→ Data entries
Start of Block
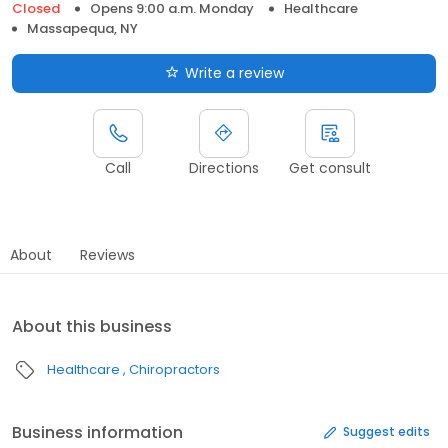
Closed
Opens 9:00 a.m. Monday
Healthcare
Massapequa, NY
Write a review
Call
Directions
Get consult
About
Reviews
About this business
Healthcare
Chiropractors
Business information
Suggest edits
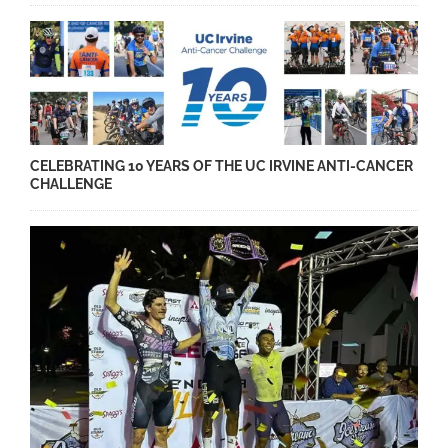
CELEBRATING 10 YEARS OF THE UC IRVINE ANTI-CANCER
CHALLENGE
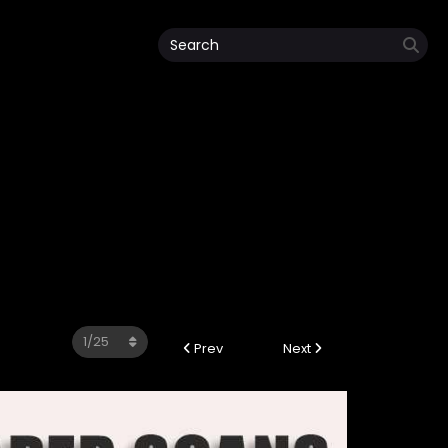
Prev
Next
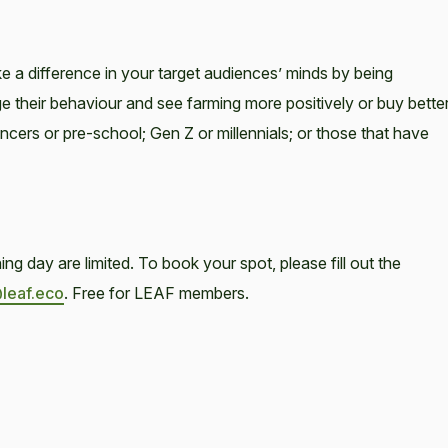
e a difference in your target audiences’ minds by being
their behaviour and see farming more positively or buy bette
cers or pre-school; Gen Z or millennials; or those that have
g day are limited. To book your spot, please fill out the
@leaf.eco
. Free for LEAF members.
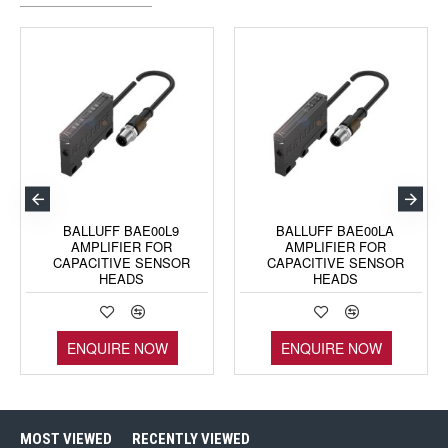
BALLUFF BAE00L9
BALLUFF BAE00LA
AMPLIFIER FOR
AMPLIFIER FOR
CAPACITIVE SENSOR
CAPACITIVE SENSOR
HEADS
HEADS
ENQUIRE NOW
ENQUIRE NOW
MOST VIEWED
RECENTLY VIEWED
End of Block
→ PROBLEM REQUIREMENTS
Nothing but the records, repeated exactly and stripped of pictures, should appear in the answer.

→ WRITTEN SOLUTION
Closed
Opens 9:00 a.m. Monday
Healthcare
Massapequa, NY
Write a review
Call
Directions
Get consult
About
Reviews
About this business
Healthcare
Chiropractors
Business information
Suggest edits
CELEBRATING 10 YEARS OF THE UC IRVINE ANTI-CANCER
CHALLENGE
Prev
Next
e a difference in your target audiences’ minds by being
their behaviour and see farming more positively or buy bette
cers or pre-school; Gen Z or millennials; or those that have
g day are limited. To book your spot, please fill out the
@leaf.eco
. Free for LEAF members.
BALLUFF BAE00L9
BALLUFF BAE00LA
AMPLIFIER FOR
AMPLIFIER FOR
CAPACITIVE SENSOR
CAPACITIVE SENSOR
HEADS
HEADS
ENQUIRE NOW
ENQUIRE NOW
MOST VIEWED
RECENTLY VIEWED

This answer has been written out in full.